REQUIRED ACTION ▸
Only a number is expected: how many lines in the data below contain the word "renewal".

DATASET ▸
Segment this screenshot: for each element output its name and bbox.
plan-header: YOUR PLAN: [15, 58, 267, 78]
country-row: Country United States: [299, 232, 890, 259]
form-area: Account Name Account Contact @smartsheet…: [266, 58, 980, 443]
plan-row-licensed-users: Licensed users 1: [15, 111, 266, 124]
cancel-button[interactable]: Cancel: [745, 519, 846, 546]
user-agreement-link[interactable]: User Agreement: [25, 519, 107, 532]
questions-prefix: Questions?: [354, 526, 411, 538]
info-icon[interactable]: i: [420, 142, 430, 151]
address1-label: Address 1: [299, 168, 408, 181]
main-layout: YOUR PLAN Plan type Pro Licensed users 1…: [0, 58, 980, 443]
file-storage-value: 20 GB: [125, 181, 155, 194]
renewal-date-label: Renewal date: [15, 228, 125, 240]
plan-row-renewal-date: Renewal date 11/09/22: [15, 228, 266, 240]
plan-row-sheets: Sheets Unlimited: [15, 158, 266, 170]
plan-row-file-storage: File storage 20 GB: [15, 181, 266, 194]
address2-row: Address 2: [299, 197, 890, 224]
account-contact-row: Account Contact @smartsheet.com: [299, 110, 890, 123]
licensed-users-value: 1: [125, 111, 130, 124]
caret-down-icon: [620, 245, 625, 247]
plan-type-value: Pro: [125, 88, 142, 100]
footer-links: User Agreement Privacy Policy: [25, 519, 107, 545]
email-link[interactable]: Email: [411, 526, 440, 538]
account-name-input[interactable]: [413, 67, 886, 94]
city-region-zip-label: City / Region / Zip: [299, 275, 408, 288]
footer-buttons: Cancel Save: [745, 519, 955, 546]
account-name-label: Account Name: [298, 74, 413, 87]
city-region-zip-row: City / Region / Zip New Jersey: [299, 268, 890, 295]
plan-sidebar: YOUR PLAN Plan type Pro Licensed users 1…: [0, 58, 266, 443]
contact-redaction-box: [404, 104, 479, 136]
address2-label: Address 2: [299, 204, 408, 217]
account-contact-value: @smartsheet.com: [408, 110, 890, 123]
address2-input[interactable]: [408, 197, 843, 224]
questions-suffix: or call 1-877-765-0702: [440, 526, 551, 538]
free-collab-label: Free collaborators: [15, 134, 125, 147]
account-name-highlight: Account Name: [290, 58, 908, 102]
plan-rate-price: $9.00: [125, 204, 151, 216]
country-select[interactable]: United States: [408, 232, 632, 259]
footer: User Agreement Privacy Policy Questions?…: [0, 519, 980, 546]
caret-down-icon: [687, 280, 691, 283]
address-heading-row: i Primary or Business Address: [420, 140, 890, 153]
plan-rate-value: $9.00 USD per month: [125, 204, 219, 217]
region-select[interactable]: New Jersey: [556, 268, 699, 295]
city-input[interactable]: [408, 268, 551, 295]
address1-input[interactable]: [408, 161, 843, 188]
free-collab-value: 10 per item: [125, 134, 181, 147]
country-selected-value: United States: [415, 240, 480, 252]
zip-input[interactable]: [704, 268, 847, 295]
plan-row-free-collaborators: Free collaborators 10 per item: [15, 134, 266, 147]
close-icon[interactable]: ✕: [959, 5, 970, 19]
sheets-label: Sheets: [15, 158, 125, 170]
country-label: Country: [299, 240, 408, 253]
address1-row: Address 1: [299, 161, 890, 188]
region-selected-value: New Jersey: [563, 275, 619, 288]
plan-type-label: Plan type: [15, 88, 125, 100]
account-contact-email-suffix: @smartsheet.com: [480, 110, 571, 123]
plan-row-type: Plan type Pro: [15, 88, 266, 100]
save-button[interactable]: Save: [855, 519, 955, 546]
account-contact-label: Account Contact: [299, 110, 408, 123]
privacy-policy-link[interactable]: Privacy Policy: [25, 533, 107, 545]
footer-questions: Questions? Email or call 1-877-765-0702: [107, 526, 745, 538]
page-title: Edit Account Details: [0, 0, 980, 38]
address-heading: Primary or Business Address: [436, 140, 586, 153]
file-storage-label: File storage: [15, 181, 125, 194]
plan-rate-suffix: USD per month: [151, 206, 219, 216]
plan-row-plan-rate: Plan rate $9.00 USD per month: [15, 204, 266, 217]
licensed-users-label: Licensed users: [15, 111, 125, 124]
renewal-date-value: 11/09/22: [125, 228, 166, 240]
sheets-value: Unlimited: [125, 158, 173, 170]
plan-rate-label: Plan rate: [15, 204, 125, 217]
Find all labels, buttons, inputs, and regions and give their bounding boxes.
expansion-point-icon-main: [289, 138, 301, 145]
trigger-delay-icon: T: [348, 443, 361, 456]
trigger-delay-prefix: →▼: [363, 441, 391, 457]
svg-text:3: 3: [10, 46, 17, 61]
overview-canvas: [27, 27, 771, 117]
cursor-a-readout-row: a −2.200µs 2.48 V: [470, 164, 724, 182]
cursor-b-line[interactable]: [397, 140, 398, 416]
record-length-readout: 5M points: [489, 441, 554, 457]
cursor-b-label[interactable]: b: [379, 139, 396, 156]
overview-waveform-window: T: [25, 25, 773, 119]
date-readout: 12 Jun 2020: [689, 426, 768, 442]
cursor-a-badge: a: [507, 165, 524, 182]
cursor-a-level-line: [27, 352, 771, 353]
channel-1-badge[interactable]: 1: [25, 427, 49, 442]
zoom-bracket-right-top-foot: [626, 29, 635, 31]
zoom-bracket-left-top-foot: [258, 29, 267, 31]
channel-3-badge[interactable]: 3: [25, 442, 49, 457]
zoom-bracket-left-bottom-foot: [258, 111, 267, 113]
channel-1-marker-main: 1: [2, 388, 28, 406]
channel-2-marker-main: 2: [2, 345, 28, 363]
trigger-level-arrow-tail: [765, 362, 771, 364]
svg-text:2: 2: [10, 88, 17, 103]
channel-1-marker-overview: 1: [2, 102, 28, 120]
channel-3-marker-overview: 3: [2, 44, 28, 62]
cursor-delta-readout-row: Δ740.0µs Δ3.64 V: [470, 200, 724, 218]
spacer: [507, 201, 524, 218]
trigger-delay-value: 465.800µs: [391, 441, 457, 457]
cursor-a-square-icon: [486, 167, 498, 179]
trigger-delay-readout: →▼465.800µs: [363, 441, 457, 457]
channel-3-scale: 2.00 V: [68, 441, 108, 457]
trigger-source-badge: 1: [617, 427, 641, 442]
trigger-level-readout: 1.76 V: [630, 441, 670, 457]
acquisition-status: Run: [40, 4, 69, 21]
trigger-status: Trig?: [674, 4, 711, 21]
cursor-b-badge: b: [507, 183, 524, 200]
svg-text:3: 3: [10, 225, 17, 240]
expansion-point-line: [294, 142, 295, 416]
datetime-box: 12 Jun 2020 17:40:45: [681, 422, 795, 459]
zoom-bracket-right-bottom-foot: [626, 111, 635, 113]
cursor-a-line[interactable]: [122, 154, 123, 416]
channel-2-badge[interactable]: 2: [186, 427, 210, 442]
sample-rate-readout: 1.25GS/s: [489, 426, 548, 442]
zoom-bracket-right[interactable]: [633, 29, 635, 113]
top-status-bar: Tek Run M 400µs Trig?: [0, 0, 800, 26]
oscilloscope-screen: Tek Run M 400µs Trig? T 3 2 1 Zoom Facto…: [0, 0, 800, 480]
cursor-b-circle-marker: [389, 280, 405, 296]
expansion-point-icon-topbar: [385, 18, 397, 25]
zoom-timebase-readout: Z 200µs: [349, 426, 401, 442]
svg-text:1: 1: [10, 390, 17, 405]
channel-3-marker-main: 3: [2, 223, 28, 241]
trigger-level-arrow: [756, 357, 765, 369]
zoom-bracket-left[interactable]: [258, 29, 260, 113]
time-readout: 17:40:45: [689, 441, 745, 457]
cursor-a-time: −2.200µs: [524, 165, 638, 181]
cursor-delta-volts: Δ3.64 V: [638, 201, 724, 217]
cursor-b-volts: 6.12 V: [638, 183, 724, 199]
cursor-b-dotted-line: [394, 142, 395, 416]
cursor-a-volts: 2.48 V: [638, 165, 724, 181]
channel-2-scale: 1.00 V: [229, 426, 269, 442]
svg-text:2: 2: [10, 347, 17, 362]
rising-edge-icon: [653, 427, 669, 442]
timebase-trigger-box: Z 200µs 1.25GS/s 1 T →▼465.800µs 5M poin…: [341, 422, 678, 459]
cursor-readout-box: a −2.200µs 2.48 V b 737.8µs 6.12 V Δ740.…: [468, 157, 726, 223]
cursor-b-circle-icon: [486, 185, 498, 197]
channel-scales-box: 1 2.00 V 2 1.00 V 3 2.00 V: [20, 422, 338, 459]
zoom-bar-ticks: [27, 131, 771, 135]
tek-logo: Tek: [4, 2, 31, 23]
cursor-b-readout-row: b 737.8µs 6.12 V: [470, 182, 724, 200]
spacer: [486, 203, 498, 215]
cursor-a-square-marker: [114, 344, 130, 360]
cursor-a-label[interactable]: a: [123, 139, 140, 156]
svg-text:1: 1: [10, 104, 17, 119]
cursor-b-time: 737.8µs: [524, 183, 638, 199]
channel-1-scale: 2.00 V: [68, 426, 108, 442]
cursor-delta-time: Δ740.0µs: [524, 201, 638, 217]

EXPECTED ANSWER ▸
3